People walk past the North Block of Central Secretariat building which houses the Ministry of Finance and Ministry of Home Affairs, in New Delhi, India (Prashanth Vishwanathan/Bloomberg News)  

India’s Fiscal Deficit Climbs To 86.5% Of FY19 Target

India’s fiscal deficit continued to rise in July but remained lower than last year.

Fiscal deficit, the gap between the government’s revenue and expenditure, stood at Rs 5.40 lakh crore at the end of July compared with the targeted Rs 6.24 lakh crore, according to the data released by the Controller General of Accounts. That’s 86.5 percent of the budgeted estimate. The gap is lower than the 92.4 percent that it was in the same month last year.

The government’s total expenditure for April-July rose to Rs 8.89 lakh crore, or 36.4 percent of the full-year target. Revenue receipts stood at 19.5 percent of the target at Rs 3.35 lakh crore.

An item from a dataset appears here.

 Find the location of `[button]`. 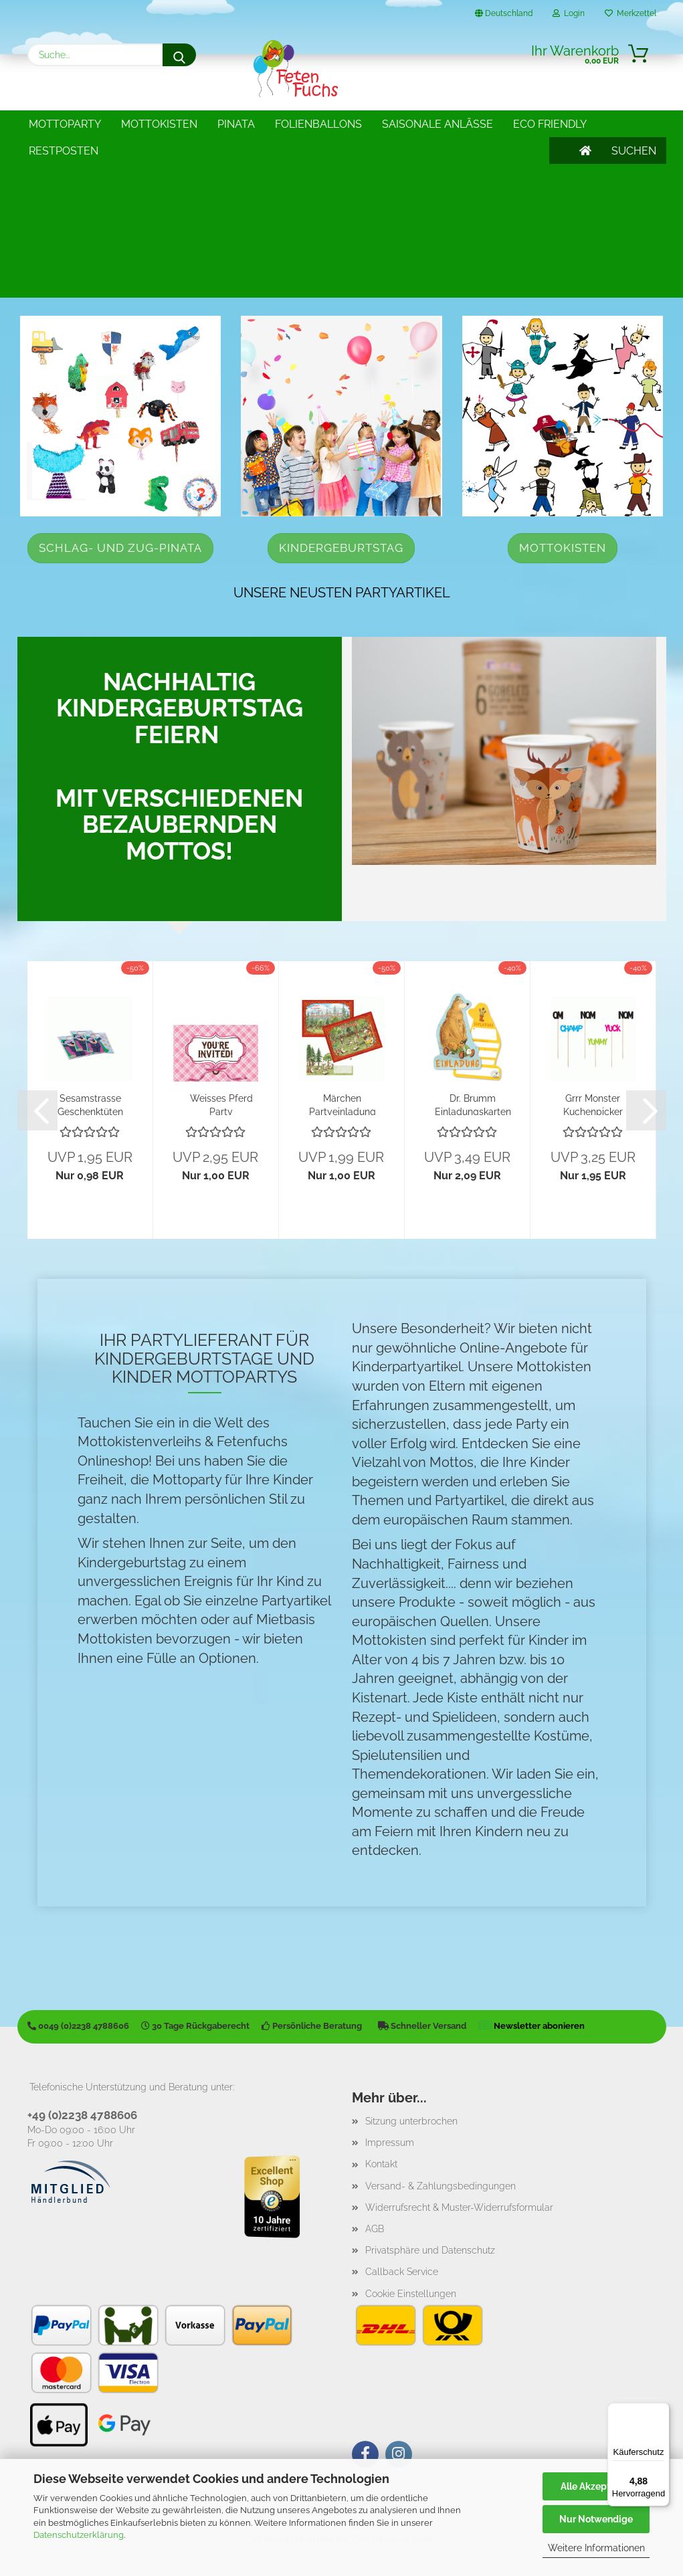

[button] is located at coordinates (37, 1110).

Tax revenue was at Rs 2.92 lakh crore, or 19.8 percent of the full-year target. Non-tax revenue hit 17.6 percent of the target at Rs 43,125 crore. Capital expenditure reached 37.1 percent of the FY19 target, compared to 30.8 percent in the same period last year.

Government’s Fiscal Plan

Budget documents showed that the government is expecting a 16.7 percent rise in its gross tax revenue in FY19. Here’s what its budgetary estimates are:

  • The gross tax revenue is expected to increase to Rs 22.7 lakh crore.
  • As a percent of GDP, gross tax revenue is expected to be 12.1 percent.
  • The net tax revenue for the Centre is pegged at Rs 14.8 lakh crore.
  • Total expenditure for FY19 is pegged at Rs 24.4 lakh crore. That’s inclusive of the expenditure as a result of GST compensation to states.
  • Capital expenditure is estimated to increase to Rs 3 lakh crore in FY19.